Required action - In the entries that follow, the line with "complementarios, con una" opens the range and the line with "presentes y garantizar" closes it; repeat that range exactly, both lines included.

Excerpted records -

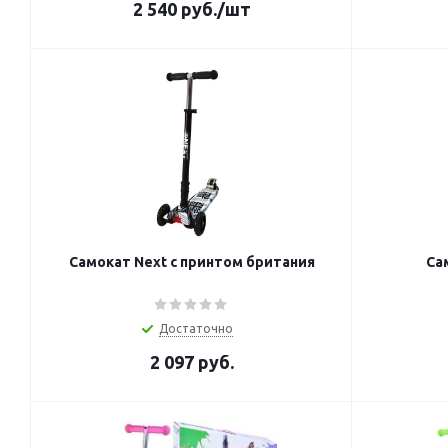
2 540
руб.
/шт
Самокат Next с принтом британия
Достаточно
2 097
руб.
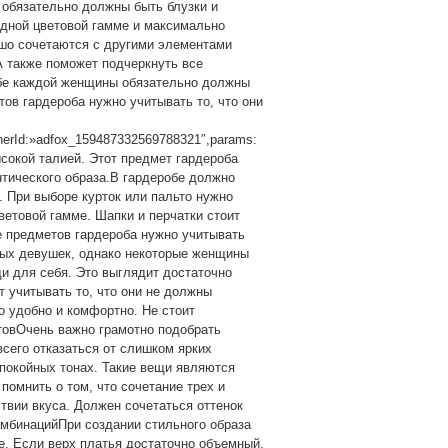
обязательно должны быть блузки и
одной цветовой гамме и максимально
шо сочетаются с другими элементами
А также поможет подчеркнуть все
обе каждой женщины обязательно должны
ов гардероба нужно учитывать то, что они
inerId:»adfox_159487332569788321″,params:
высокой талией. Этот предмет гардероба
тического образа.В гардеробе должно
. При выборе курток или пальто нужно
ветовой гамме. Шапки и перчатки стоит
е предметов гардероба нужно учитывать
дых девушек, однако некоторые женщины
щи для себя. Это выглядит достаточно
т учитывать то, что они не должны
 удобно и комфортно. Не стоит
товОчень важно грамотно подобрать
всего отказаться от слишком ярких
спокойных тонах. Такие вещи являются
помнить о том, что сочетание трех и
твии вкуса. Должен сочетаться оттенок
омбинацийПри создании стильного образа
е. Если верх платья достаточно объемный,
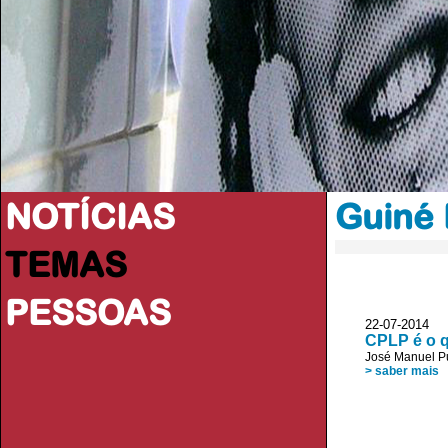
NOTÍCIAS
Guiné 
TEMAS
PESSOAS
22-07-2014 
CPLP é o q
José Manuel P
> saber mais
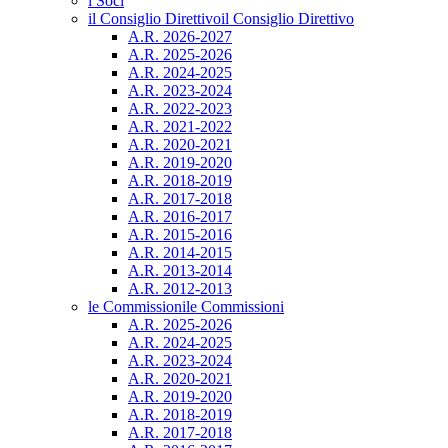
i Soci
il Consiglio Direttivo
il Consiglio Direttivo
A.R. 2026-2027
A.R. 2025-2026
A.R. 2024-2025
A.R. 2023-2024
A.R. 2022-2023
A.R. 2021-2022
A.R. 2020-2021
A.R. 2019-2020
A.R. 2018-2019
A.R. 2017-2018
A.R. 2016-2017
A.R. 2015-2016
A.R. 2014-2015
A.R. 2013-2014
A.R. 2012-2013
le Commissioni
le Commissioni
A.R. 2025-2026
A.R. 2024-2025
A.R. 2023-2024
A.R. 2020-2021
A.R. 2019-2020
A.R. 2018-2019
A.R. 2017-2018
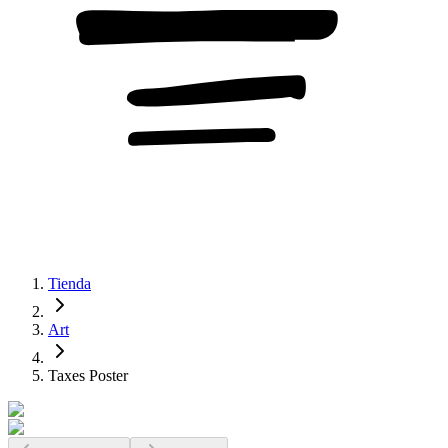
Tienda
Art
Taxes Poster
...
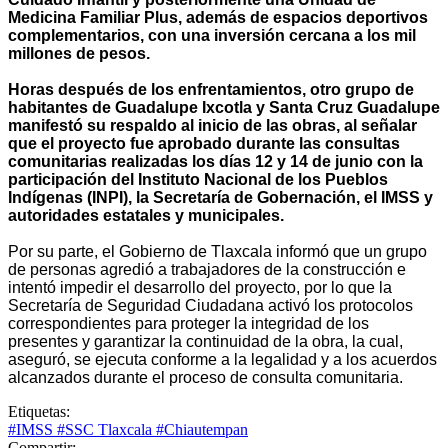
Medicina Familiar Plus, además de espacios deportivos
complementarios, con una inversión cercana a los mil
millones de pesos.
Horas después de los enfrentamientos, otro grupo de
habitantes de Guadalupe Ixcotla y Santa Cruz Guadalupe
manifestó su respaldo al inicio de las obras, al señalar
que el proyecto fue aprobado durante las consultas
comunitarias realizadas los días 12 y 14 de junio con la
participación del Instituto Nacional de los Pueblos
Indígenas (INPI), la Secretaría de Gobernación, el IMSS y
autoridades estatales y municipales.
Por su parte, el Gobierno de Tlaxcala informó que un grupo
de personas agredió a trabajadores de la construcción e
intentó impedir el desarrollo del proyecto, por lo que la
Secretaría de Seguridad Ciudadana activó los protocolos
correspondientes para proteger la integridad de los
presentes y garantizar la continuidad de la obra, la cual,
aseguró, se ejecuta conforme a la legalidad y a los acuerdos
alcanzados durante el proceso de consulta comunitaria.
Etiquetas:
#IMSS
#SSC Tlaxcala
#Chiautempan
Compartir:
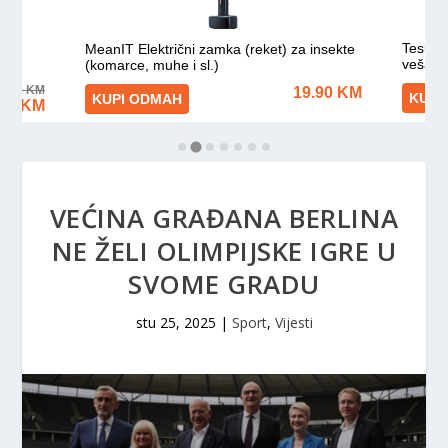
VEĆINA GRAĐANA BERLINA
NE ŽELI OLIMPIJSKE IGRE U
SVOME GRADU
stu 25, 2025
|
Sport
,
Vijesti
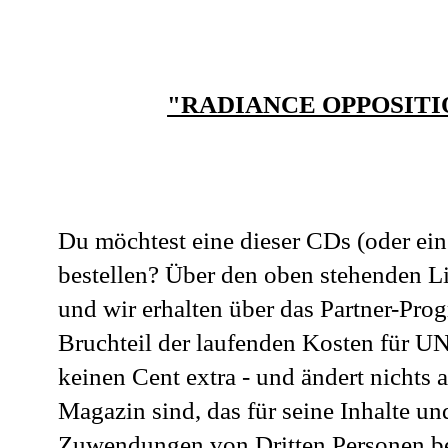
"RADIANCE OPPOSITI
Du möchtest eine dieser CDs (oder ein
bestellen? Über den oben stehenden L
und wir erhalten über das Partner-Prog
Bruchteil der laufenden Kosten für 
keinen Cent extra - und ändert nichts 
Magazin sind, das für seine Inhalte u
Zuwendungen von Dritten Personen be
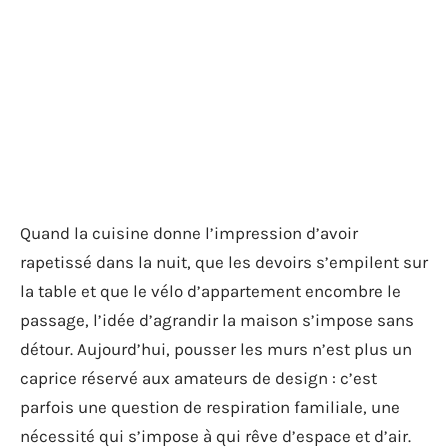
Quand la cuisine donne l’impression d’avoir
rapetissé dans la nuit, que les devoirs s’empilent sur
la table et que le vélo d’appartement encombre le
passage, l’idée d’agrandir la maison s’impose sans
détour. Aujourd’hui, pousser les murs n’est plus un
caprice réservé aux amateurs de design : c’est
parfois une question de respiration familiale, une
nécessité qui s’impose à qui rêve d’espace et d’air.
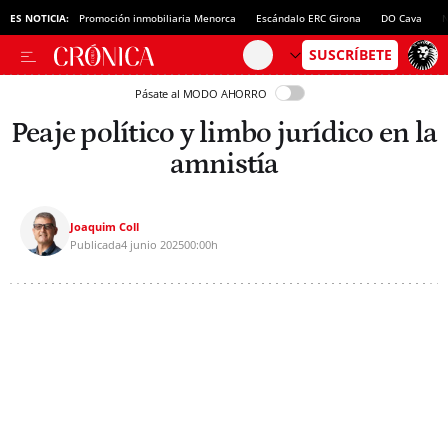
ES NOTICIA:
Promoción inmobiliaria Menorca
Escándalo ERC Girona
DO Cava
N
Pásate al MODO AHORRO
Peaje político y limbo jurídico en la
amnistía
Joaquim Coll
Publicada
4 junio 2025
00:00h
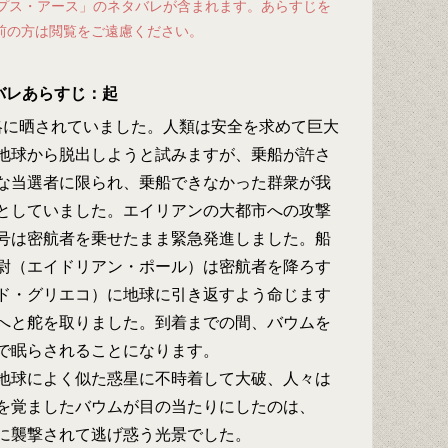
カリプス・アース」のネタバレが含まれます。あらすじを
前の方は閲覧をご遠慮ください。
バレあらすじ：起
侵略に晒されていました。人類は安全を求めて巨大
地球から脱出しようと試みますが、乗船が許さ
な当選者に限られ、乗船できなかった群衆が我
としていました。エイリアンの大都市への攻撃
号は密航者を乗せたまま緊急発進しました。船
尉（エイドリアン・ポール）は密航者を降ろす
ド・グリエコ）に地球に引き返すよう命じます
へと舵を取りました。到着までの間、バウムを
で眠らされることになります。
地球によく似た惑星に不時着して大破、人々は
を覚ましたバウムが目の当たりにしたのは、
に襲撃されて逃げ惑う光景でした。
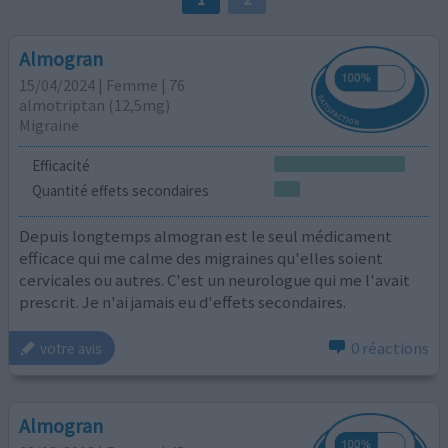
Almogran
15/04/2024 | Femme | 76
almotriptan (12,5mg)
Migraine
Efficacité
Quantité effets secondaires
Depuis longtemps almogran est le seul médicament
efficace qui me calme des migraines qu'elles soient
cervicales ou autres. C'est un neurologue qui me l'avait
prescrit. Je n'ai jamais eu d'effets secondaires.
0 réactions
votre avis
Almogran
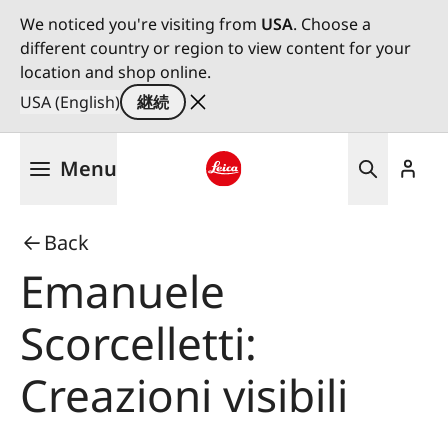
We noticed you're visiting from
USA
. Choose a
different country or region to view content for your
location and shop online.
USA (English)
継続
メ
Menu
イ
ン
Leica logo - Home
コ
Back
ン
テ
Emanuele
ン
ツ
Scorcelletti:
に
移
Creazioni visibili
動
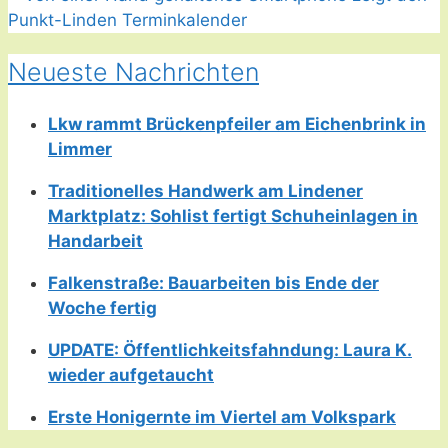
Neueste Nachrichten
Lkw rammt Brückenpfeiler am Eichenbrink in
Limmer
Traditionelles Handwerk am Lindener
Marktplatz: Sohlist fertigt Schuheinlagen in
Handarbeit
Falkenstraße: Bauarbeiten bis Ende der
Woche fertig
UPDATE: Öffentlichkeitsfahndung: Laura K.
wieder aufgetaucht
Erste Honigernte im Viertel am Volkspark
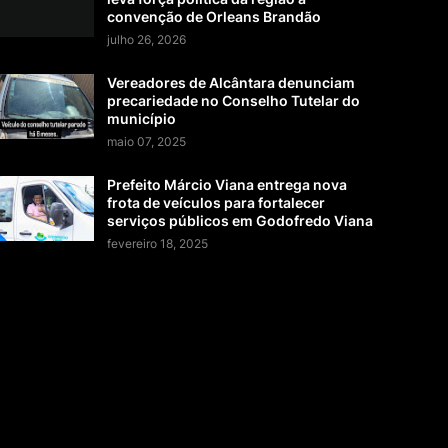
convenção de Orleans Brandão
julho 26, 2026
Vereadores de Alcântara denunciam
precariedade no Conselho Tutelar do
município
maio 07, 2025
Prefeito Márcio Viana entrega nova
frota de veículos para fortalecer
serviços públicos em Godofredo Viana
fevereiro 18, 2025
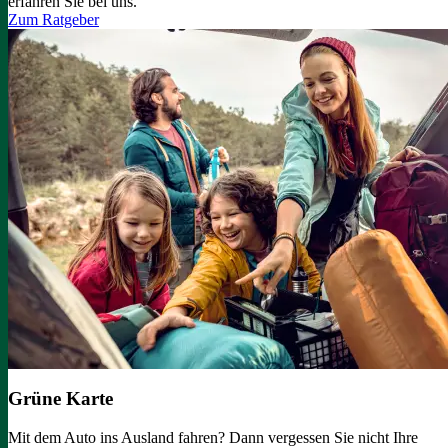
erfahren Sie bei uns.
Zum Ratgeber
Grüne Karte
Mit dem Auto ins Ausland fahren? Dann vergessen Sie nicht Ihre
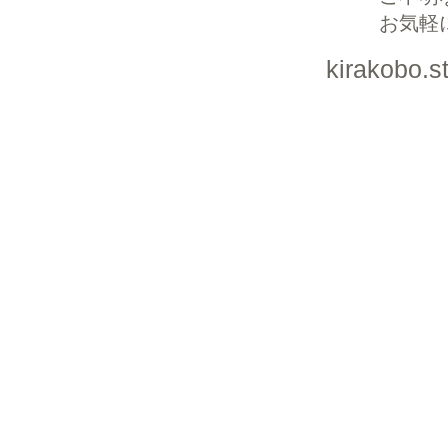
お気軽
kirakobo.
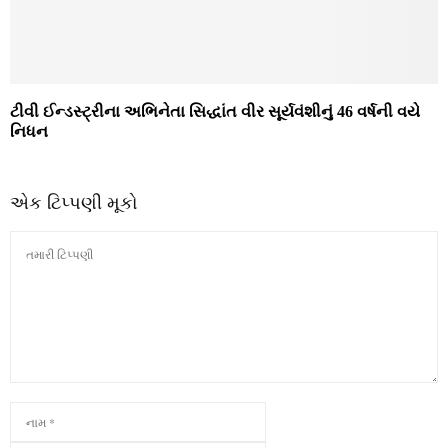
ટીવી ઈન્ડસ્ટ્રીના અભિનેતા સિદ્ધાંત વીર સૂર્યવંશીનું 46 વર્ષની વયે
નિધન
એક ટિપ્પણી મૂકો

Solution to this problem -
complementarios, con una inversión cercana a los mil
millones de pesos.
Horas después de los enfrentamientos, otro grupo de
habitantes de Guadalupe Ixcotla y Santa Cruz Guadalupe
manifestó su respaldo al inicio de las obras, al señalar
que el proyecto fue aprobado durante las consultas
comunitarias realizadas los días 12 y 14 de junio con la
participación del Instituto Nacional de los Pueblos
Indígenas (INPI), la Secretaría de Gobernación, el IMSS y
autoridades estatales y municipales.
Por su parte, el Gobierno de Tlaxcala informó que un grupo
de personas agredió a trabajadores de la construcción e
intentó impedir el desarrollo del proyecto, por lo que la
Secretaría de Seguridad Ciudadana activó los protocolos
correspondientes para proteger la integridad de los
presentes y garantizar la continuidad de la obra, la cual,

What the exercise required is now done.